Des syndicats leur tendent la main
Au moment où les contractuels se battent pour leur intégration, des syndicats leur ont exprimé leur solidarité. Les représentants du Cnapeste à Bouira, Boumerdès et Béjaïa dénoncent « l’attitude des pouvoirs publics envers les enseignants contractuels à Boudouaou ». « Des conférences régionales sont en train de se tenir pour répondre à l’attitude musclée des pouvoirs publics qui ont encerclé nos camarades avec des forces anti-émeute. Nous allons aussi mener des mouvements de protestation à travers le territoire national en soutien aux contractuels », nous a déclaré un représentant du Cnapeste de la wilaya de Bouira. De son côté, le Syndicat national autonome des professeurs de l’enseignement secondaire et technique (Snapest) a déploré le fait qu’ »au lieu de procéder au règlement définitif de la situation des enseignants contractuels, la tutelle a instruit les directeurs de l’éducation à préparer une nouvelle liste d’enseignants qui devront remplacer ceux qui sont en grève de la faim ». Ce syndicat dénonce avec force cette procédure qui pourrait, selon la même source, conduire le secteur vers le pourrissement. Pour preuve, a-t-il dit, « les enseignants veulent entreprendre des rassemblements de protestation et des grèves ouvertes en signe de solidarité avec les contractuels ». Dans un communiqué rendu public, le Snapest apporte son soutien aux enseignants contractuels et met en garde les responsables concernés par cette situation, qui risque de conduire le secteur vers le pourrissement. Il les a appelés « à ne pas verser de l’huile sur le feu en optant pour des procédures qui pourraient influer négativement sur les examens du troisième trimestre ». Cette entité syndicale a donc appelé le ministère de tutelle et les pouvoirs publics à procéder à l’intégration directe de cette catégorie de travailleurs.
Une commission mixte pour la prise en charge de leurs revendications
Une commission mixte a été installée lundi soir au ministère de l’Education nationale pour prendre en charge les préoccupations des enseignants contractuels protestataires, notamment la régularisation des salaires et de certaines primes.
« La ministre a reçu pour la deuxième fois, et pendant plus de trois heures, les représentants des enseignants contractuels.

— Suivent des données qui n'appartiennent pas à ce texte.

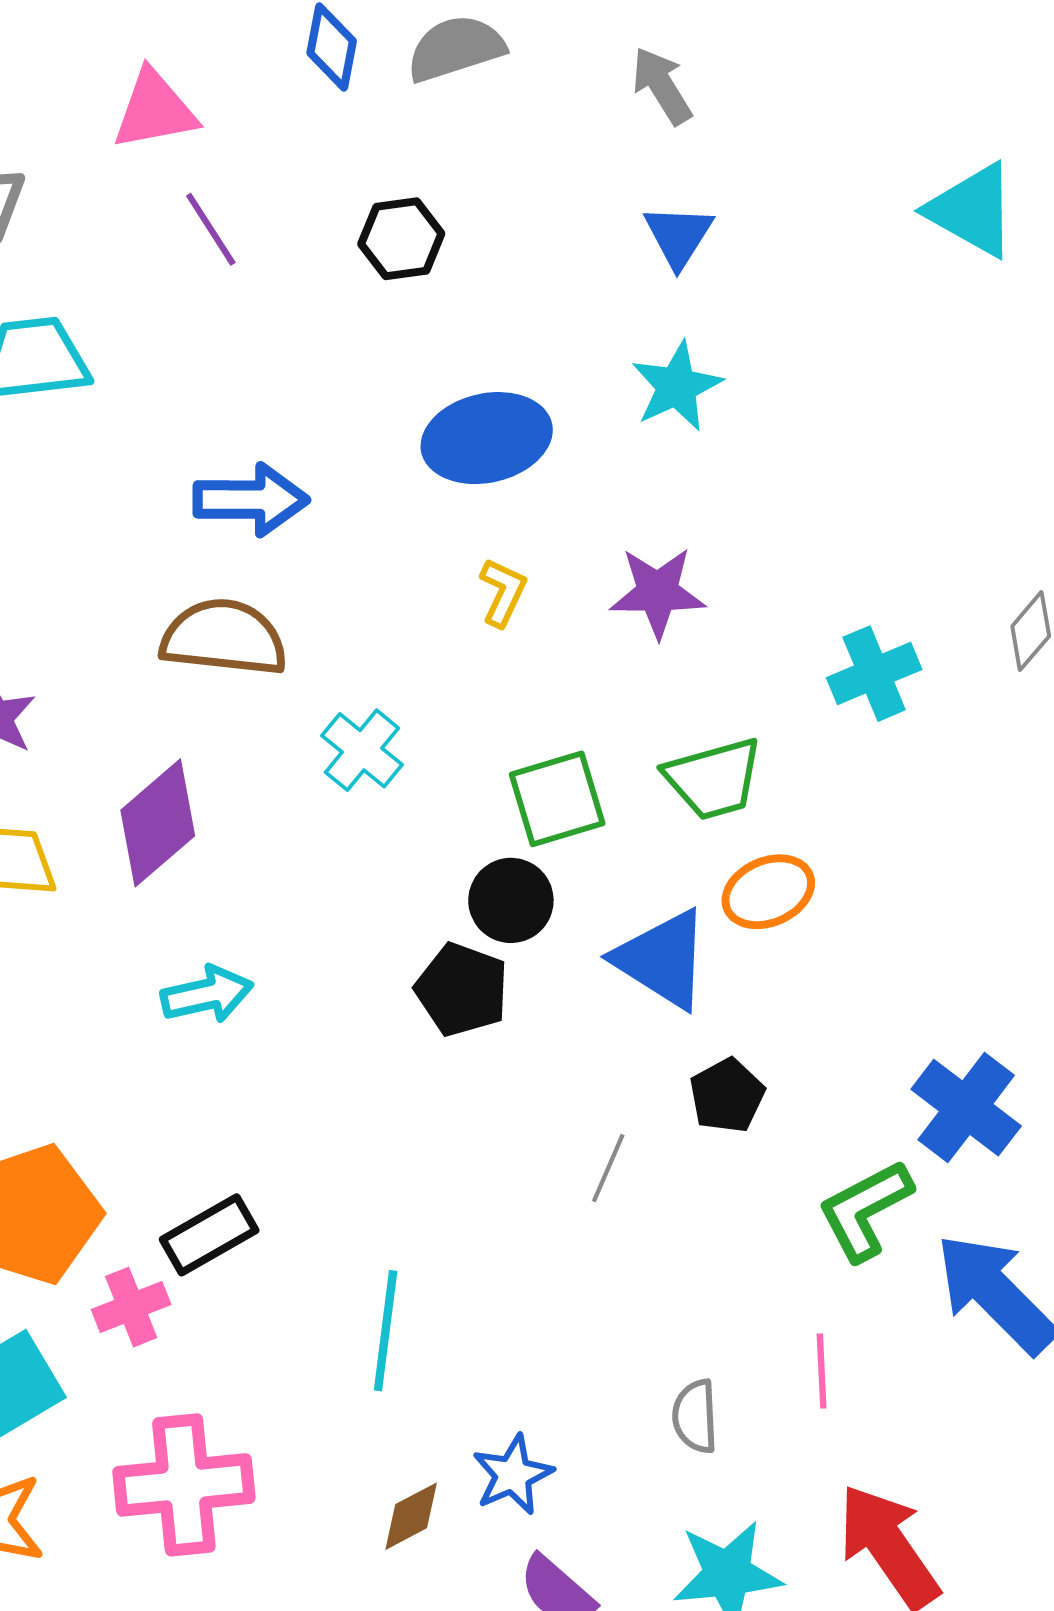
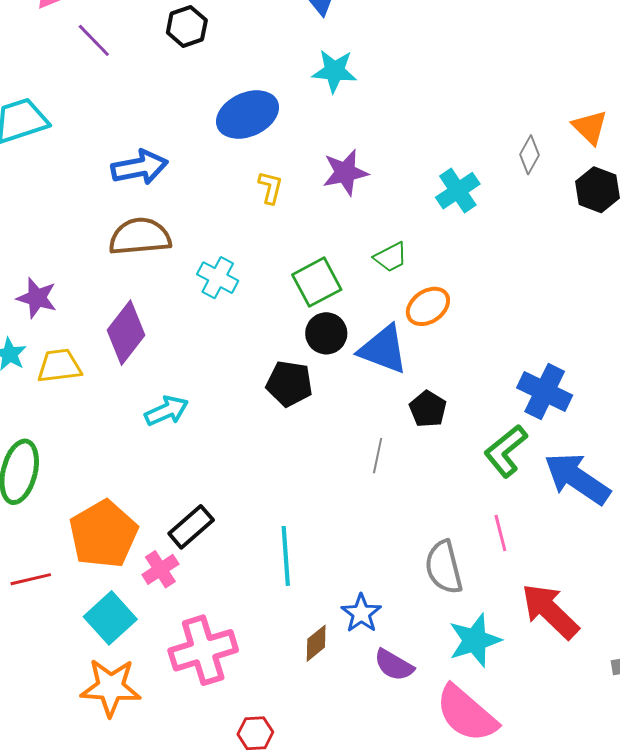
cyan star: (677, 386) -> (334, 71), turned -30
green trapezoid: (714, 779) -> (391, 257), size x0.7
black circle: (511, 900) -> (326, 333), moved
gray semicircle: (695, 1416) -> (444, 567), size x1.5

Elle a décidé de l’installation d’une commission mixte (conformément à ses engagements) pour régler, entre autres, les retards de paiement de salaires et de certaines primes », a déclaré à l’APS le secrétaire général du ministère, Abdelhakim Belabed, au terme de la réunion.
Concernant la principale exigence des enseignants contractuels, à savoir l’intégration sans condition, Mme Nouria Benghebrit a rappelé l’impossibilité du recrutement direct, mettant toutefois en exergue, le nombre d’années d’expérience qui leur servira de bonification. Elle a indiqué, à ce propos, que la décision de valorisation de l’expérience professionnelle des enseignants contractuels par « bonification des points » était un « énorme effort » consenti par la fonction publique.